NFL Scores and Stadium Data

https://www.kaggle.com/tobycrabtree/nfl-scores-and-betting-data

  • Game info going back to 1966 including scores, weather, & betting spread and over/under

FiveThirtyEight Elo Data https://projects.fivethirtyeight.com/nfl-api/nfl_elo.csv

  • FiveThirtyEight Elo ratings for each game back to 1920

Features gathered from the kaggle dataset included:

  • Season (Year)
  • Week of Season
  • Elevation
  • Home Team
  • Away Team
  • Weather Conditions

From the FiveThirtyEight Elo Data:

  • Elo probability of home team win

Additional features were engineered from the Kaggle data. The full dataset was rearranged for each team to calculate the following:

  • Season Win Percentage prior to the current game
  • Season Average Points Scored prior to the current game
  • Distance Travelled since last game
  • Days Elapsed since last game

Modeling

We selected the 2017 NFL season as our initial testing data, which allowed us to have a sizeable history of training data and also have the ability to move the model forward in time and test on the 2018 NFL season.

After initial attempts to model using logistic regression, support vector machines, gradient boosting, and single decision trees, we found the most successful model was a random forest regressor.

Random forests do not require feature scaling, so our features remained in their original units.

We used a Grid Search to find the best fitting hyperparameters for the random forest. However, we note that the Grid Search produced different results on each run due to the random nature of random forests.
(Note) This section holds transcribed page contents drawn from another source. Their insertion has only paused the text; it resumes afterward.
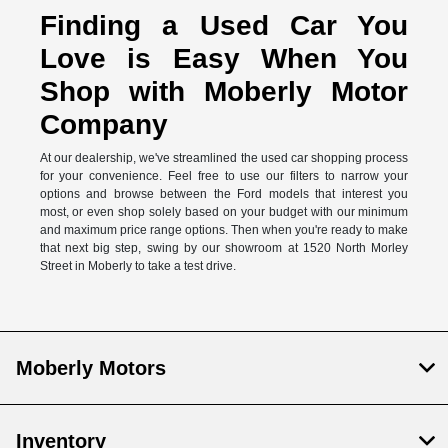
Finding a Used Car You
Love is Easy When You
Shop with Moberly Motor
Company
At our dealership, we've streamlined the used car shopping process
for your convenience. Feel free to use our filters to narrow your
options and browse between the Ford models that interest you
most, or even shop solely based on your budget with our minimum
and maximum price range options. Then when you're ready to make
that next big step, swing by our showroom at 1520 North Morley
Street in Moberly to take a test drive.
Moberly Motors
Inventory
We arbitrarily assigned a random state to the Grid Search to maintain a single solution set of parameters.

The key parameters of the random forest regressor include:

  • ‘n_estimators’: 50
    • Number of decision trees
  • 'bootstrap': True
    • Bootstrap samples are used to build decision trees
  • 'max_depth': 10 * The maximum depth of the tree is 10.
  • 'max_features': 'sqrt' * The number of features to consider when looking for the best split is limited to sqrt(n_features)
  • 'min_samples_leaf': 4 * The minimum number of samples required to be at a leaf node is 4.
  • 'min_samples_split': 2 * The minimum number of samples required to split an internal node is 2.
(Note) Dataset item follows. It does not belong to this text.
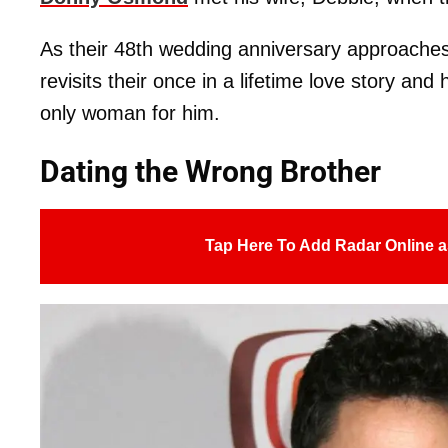
As their 48th wedding anniversary approache
revisits their once in a lifetime love story an
only woman for him.
Dating the Wrong Brother
Tap Here To Add Radar Online a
Our model produced the following features as the most important and the associated Feature Importance Percentage:

  1. Elo Probability Home - 22%
  2. Away Team Average Score - 9%
  3. Home Team Season Win % - 8%
  4. Away Team Season Win % - 7%
  5. Away Team Travel Distance - 7%

The model was run on each data in our dataset beginning with the 2012 NFL Season (which only trained on the 2011 NFL season). We limited the training data to 4 seasons, based on both decreasing accuracy at greater numbers of seasons, and the intuition that NFL teams turn over their players and/or coaching staff in this period of time.

Results

Test Season Training Season(s) Baseline All-Home Accuracy Target Vegas Accuracy Random Forest Accuracy Close-call Home Accuracy Close-call Abstain Accuracy
2012 2011

56.55%

63.67%

62.17%

61.42%

69.43%

2013 2011-2012

59.18%

64.42%

60.30%

58.43%

69.60%

2014 2011-2013

57.30%

68.54%

66.29%

62.55%

70.00%

2015 2011-2014

54.31%

64.04%

63.30%

59.18%

70.27%

2016 2012-2015

57.68%

67.04%

64.04%

58.80%

66.87%

2017 2013-2016

56.93%

60.30%

64.04%

62.17%

68.39%

2018 2014-2017

58.80%

67.42%

62.17%

63.67%

64.33%

Conclusion

  • Random Forest model accuracy (62%-66%) regularly beats a naive, home-team-wins strategy (54%-59%).
  • With Elos included and using a strategy of not betting on close-calls, Random Forest Regressor model accuracy (64%-70%) beat out Vegas odds (60%-68%).